Despite the pullback, there is no sign of heavy liquidation pressure. The candles are clean and controlled, and the declines are happening on lower volume. That usually means the move down is driven by rotation rather than forced exits. Funding conditions across the broader market remain neutral, confirming that leverage did not drive the spike or the correction.
Liquidity behavior is straightforward. The breakout from 0.00004759 attracted large spot demand and possibly a few whale sized orders that helped push price through thin order books. Once LUNC hit the 0.00007000 region, order flow shifted and sellers absorbed most of the buys, causing momentum to stall. This kind of exhaustion candle is common after oversized vertical moves.

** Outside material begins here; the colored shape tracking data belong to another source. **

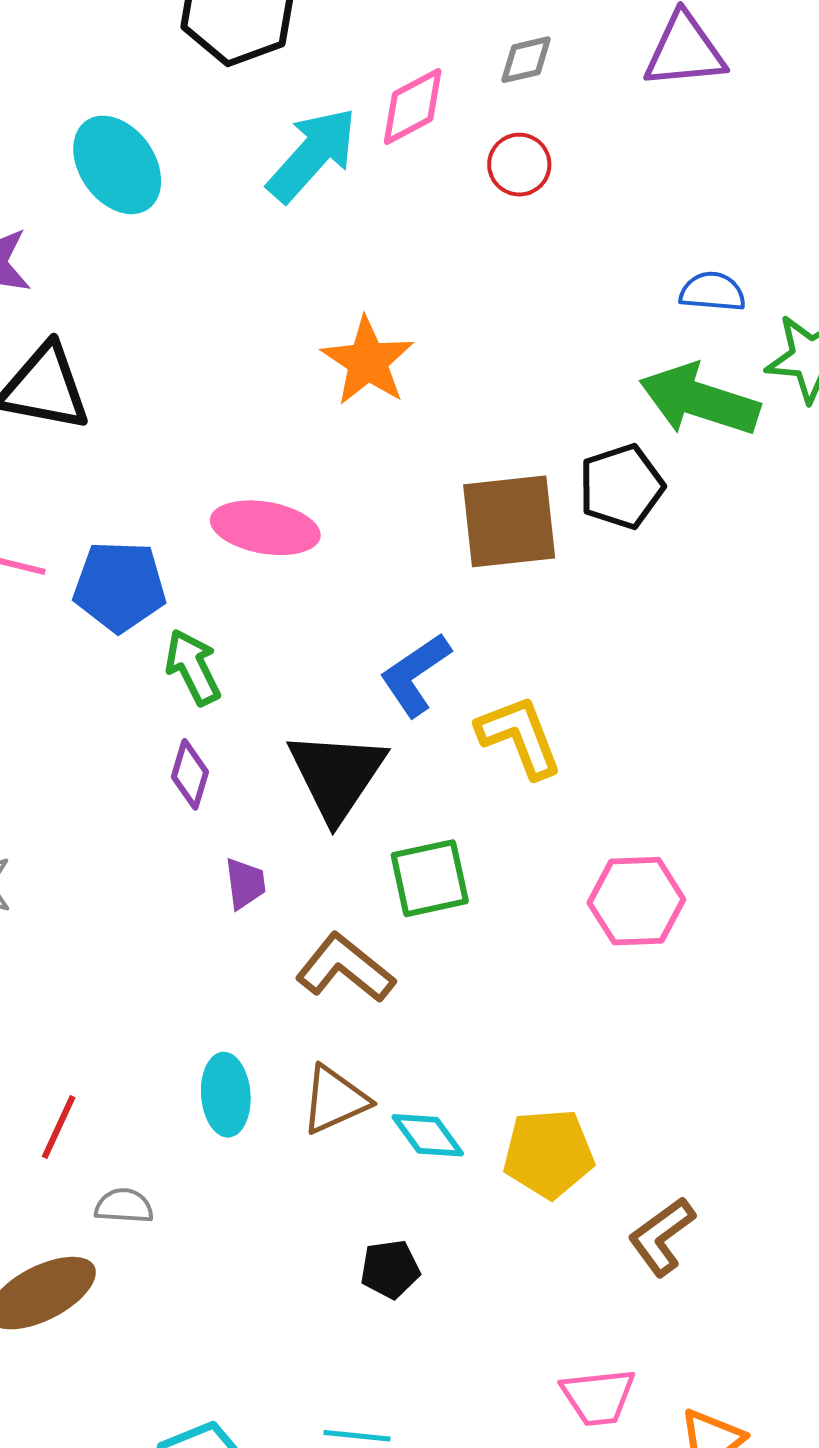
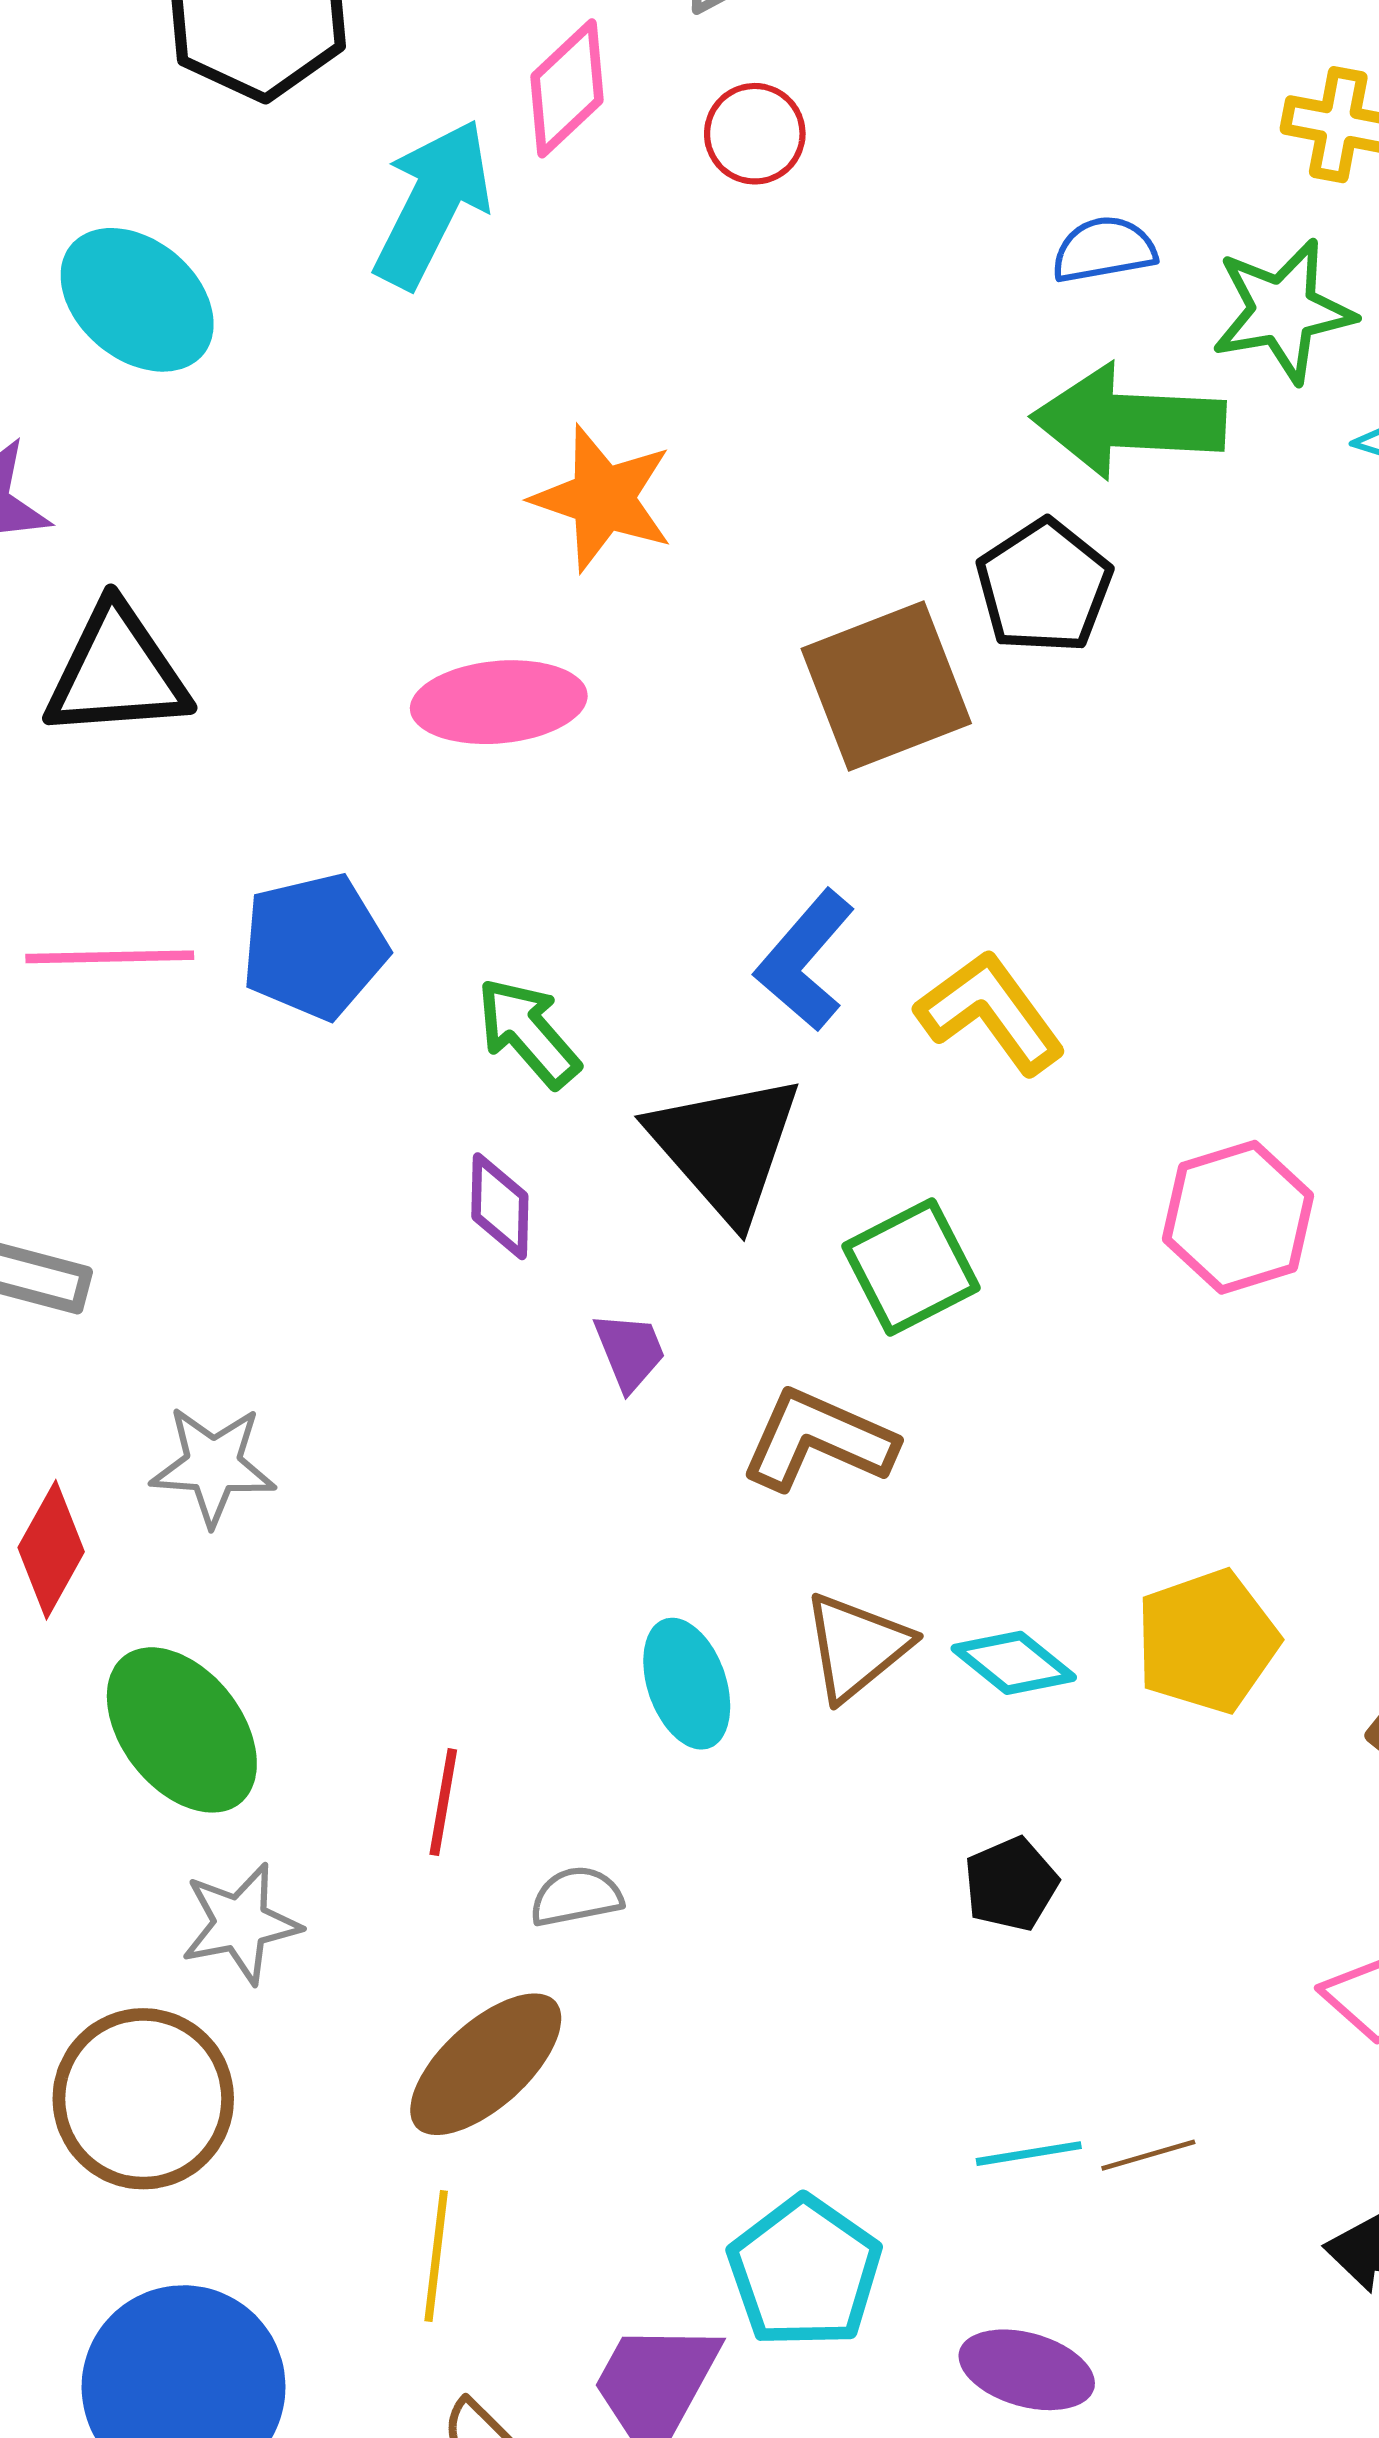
pink ellipse: (265, 528) -> (499, 702), moved
green arrow: (193, 667) -> (528, 1033), moved

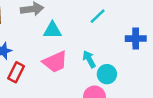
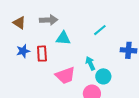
pink trapezoid: (55, 62) -> (65, 75), moved
red rectangle: (16, 72) -> (42, 54), moved, turned -35

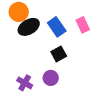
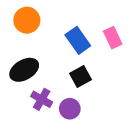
black ellipse: (29, 27) -> (24, 70), moved
purple cross: (25, 83) -> (42, 99), moved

The key support now sits around 0.00005200 to 0.00005000. If LUNC stabilizes above this zone, buyers may attempt another rotation higher once liquidity resets. A clean reclaim of 0.00005700 would be the first signal that momentum is returning. On the other hand, losing support would open the door for a deeper retrace toward the 99MA.
For now, the chart shows a cooling phase after a high velocity run. The next trend depends on whether buyers defend the mid range or allow a deeper pullback. The structure remains constructive as long as LUNC holds above the breakout region and volume stays steady.